Argo-Floats sind robotische Instrumente, die mit den Meeresströmungen treiben und sich regelmäßig zwischen der Oberfläche und einem mittleren Wasserstand auf und ab bewegen, um lokalisiert zu werden und ihre Daten zu übertragen. Während die Argo-Schwimmer treiben, sammeln sie Daten, die die Temperatur und den Salzgehalt des Wassers beschreiben. Einige der Schwimmer messen auch andere Eigenschaften, die die Biologie/Chemie des Ozeans beschreiben. Diese Daten helfen uns, die Rolle der Ozeane für das Klima der Erde zu verstehen und in der Folge bessere Einschätzungen darüber zu machen, wie sich das Klima in Zukunft verändern wird.

An argo float is deployed to the ocean.
Ein Argo-Schwimmer wird auf dem Meer ausgesetzt. Foto: Pedro Llanillo

Während PS129 werden 37 Argo-Floats eingesetzt, darunter 23 eisresistente und 9 biogeochemische Floats, die zum Konsortium für das Kohlenstoffzirkulationsmodell des Südlichen Ozeans (SOCCOM) gehören. Jede dieser Schwimmer wird von einer US-Schule/Klasse aus verschiedenen Städten adoptiert, die dem Gerät einen Namen gibt und seine Reise durch die Ozean-Gewässer verfolgt.

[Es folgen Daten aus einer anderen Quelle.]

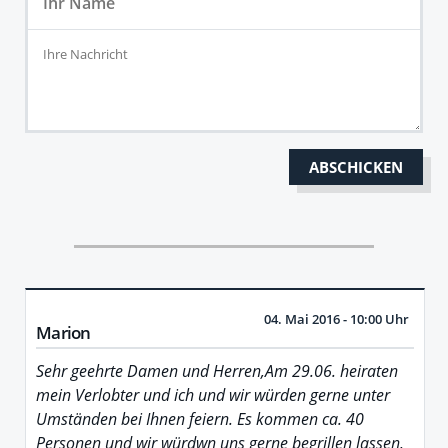
04. Mai 2016 - 10:00 Uhr
Marion
Sehr geehrte Damen und Herren,Am 29.06. heiraten
mein Verlobter und ich und wir würden gerne unter
Umständen bei Ihnen feiern. Es kommen ca. 40
Personen und wir würdwn uns gerne begrillen lassen,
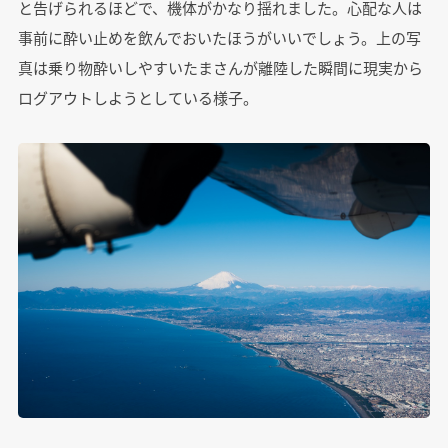
と告げられるほどで、機体がかなり揺れました。心配な人は
事前に酔い止めを飲んでおいたほうがいいでしょう。上の写
真は乗り物酔いしやすいたまさんが離陸した瞬間に現実から
ログアウトしようとしている様子。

Wir segeln in süd-südwestlicher Richtung mit einer durchschnittlichen Geschwindigkeit von 10 Knoten (~18,5 km/h), was bedeutet, dass wir uns pro Tag etwa 4 Breitengrade nach Süden in Richtung Südpolarmeer bewegen.

Die ersten beiden Tage nach dem Verlassen von Kapstadt hatten wir sehr sonnige und ruhige Tage mit glatten und niedrigen Wellen. Trotzdem beeilten sich alle an Bord, um die Forschungsinstrumente fertig zu stellen, bevor wir die Zone zwischen 40° und 60° südlicher Breite erreichten. In diesem Gebiet herrschen Westwinde und Tiefdruckfronten vor, die normalerweise für stürmisches Wetter und hohe Wellen sorgen, die mehr als zehn Meter hoch werden können.
Innerhalb von vier Tagen ist die Temperatur von 24 auf 8ºC gesunken, und das ruhige Meer ist mit füf Meter hohen Wellen rauer geworden. Bis jetzt bin ich noch nicht seekrank geworden (hurra!).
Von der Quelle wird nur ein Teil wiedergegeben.